Pull out every line below that contains the word "military".

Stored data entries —
━━━━━━━━━━━━━━━━━━━━━━━━━━━━━━

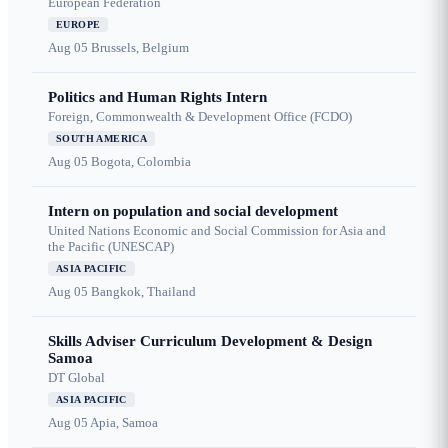
European Federation
EUROPE
Aug 05
Brussels, Belgium
Politics and Human Rights Intern
Foreign, Commonwealth & Development Office (FCDO)
SOUTH AMERICA
Aug 05
Bogota, Colombia
Intern on population and social development
United Nations Economic and Social Commission for Asia and
the Pacific (UNESCAP)
ASIA PACIFIC
Aug 05
Bangkok, Thailand
Skills Adviser Curriculum Development & Design
Samoa
DT Global
ASIA PACIFIC
Aug 05
Apia, Samoa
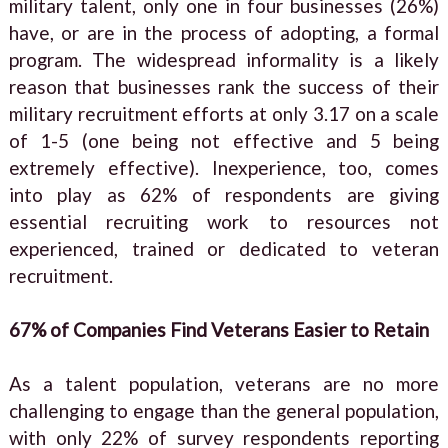
military talent, only one in four businesses (26%)
have, or are in the process of adopting, a formal
program. The widespread informality is a likely
reason that businesses rank the success of their
military recruitment efforts at only 3.17 on a scale
of 1-5 (one being not effective and 5 being
extremely effective). Inexperience, too, comes
into play as 62% of respondents are giving
essential recruiting work to resources not
experienced, trained or dedicated to veteran
recruitment.
67% of Companies Find Veterans Easier to Retain
As a talent population, veterans are no more
challenging to engage than the general population,
with only 22% of survey respondents reporting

━━━━━━━━━━━━━━━━━━━━━━━━━━━━━━

Answer area —
military talent, only one in four businesses (26%)
military recruitment efforts at only 3.17 on a scale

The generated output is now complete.